Riavvolgendo il nastro della memoria, una perdita, un’umiliazione, una ferita sociale o sentimentale sono tutti momenti su cui il nostro cervello sembra indugiare inesausto, velando lo sguardo di tristezza anche a distanza di anni. Colpa del negativity bias: secondo la scienza, le esperienze traumatiche, di qualsiasi natura, tendono a pesare sulla ricezione individuale in modo più incisivo rispetto a quelle positive.
L’esperimento
Il negativity bias, o bias della negatività, è una tendenza che conduce ad avere una focalizzazione prioritaria su tutto ciò che attiene alla sfera del pessimismo e del turbamento. È stato provato, infatti, che davanti a un’immagine densa di stimoli negativi la mente umana impiega più tempo a elaborare gli input in essa contenuti. Ad affermarlo è una ricerca del 1998, in cui gli studiosi Cacioppo, Chartrand, Larsen e Smith hanno osservato l’attività elettrica del cervello dei partecipanti relativa alle sensazioni prodotte da differenti sollecitazioni visive.
Ai soggetti coinvolti nell’esperimento è stato chiesto, semplicemente, di guardare le figure mostrate loro di volta in volta, così da analizzare le reazioni naturali nell’immediato. Le immagini spiacevoli, contrariamente a quelle neutre o allegre, venivano registrate in modo più marcato, poiché richiedevano un maggior consumo di risorse energetiche da parte dell’individuo. Si tratta di un meccanismo riscontrabile, a ben vedere, nella vita di tutti i giorni di larga parte della popolazione. È così che la negatività si radica nei pensieri, a discapito della positività, che fa invece capolino timidamente.
Estendendo l’esito della ricerca alle implicazioni nella quotidianità, si è notato come il negativity bias giochi un ruolo da protagonista nei processi valutativi. Quando ci troviamo di fronte a una scelta è frequente soppesarne pro e contro, con un’attitudine spiccata a dare più rilievo agli aspetti potenzialmente rischiosi o svantaggiosi, rispetto agli eventuali benefici e guadagni. Un’asimmetria di peso specifico, consolidata, che ha come conseguenza l’immobilismo decisionale.
C’è la luce, grazie al buio
Siamo più reattivi, insomma, di fronte al dolore, alla sofferenza e alla paura. Questo perché, se esposto a impulsi negativi, il nostro organismo si mobilita con una chiamata a raccolta di dispendiose risposte fisiche ed emotive che persistono nel tempo, con ripercussioni sulla memoria. Il cervello ricorda quindi nitidamente il negativo, perché costoso in termini di ricezione, rispetto al positivo.
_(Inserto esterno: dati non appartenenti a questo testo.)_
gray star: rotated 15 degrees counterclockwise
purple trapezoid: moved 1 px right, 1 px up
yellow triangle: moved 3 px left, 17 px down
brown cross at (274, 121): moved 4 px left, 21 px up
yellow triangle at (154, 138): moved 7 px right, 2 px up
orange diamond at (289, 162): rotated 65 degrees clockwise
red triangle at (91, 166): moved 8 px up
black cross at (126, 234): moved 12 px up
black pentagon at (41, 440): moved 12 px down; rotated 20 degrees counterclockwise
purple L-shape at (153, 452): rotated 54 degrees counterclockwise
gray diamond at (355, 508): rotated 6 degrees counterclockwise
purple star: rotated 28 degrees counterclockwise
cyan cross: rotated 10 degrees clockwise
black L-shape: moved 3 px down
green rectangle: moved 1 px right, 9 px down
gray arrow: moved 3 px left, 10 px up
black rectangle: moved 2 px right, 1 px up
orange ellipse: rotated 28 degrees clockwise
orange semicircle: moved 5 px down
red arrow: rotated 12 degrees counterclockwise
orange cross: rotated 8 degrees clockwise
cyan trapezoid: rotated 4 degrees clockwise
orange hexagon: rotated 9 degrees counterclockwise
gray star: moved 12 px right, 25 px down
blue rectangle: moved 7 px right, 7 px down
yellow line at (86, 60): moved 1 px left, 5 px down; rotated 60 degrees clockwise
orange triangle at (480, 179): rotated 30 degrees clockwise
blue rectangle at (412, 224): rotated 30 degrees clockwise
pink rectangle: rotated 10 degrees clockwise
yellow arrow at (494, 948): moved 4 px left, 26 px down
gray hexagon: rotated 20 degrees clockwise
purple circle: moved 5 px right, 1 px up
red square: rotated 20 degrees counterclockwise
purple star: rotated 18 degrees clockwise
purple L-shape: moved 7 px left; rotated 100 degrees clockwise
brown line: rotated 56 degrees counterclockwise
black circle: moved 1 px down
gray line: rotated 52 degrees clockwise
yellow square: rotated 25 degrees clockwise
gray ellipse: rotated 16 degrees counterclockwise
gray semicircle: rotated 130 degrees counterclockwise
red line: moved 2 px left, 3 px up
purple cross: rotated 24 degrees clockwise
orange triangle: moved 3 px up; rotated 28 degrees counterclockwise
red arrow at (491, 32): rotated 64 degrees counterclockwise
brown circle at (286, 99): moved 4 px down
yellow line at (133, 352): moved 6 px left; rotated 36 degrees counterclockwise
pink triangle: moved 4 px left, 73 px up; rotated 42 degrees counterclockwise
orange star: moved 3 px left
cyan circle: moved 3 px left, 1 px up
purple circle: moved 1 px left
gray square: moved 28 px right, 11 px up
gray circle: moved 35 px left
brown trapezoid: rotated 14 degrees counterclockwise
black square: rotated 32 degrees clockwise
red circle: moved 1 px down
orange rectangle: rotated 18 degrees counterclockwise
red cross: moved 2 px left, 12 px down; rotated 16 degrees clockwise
Ciò vale anche per le informazioni e le lezioni spesso dure che apprendiamo, nostro malgrado, nel corso dell’esistenza.
Attraversare le difficoltà, d’altra parte, aiuta enormemente a sviluppare gli strumenti individuali di risoluzione dei problemi, il cosiddetto problem solving. Una mente allenata alla negatività è infatti più incline – lo confermano studi psicologici – a sciogliere i nodi in tempi rapidi. Ma, soprattutto, senza l’acuta percezione della tristezza non esisterebbe nemmeno quella del suo meraviglioso opposto, la felicità. Non è una sorpresa: diceva Carl Gustav Jung, nel 1960, che una vita non può dirsi felice senza una parte di oscurità. Ed è così, perché eliminando uno dei due termini non esisterebbe nemmeno l’altro. È una valorizzazione reciproca, che ci ricorda la necessità di accogliere entrambi.
Il punto è che, complice il negativity bias, siamo portati a non curarci della gioia, in quanto la sua elaborazione non è complessa, come avviene per la tristezza. Rischiamo così di lasciarla scorrere in modo passivo e, inevitabilmente, meno intenso. Rafforzarne la rappresentazione nella nostra testa è però possibile. Ecco quindi un esercizio apparentemente semplice, per rompere lo schema a cui siamo abituati: imparare a riconoscere, dare importanza e celebrare ogni piccola, grande gioia. Ripetere tutti giorni.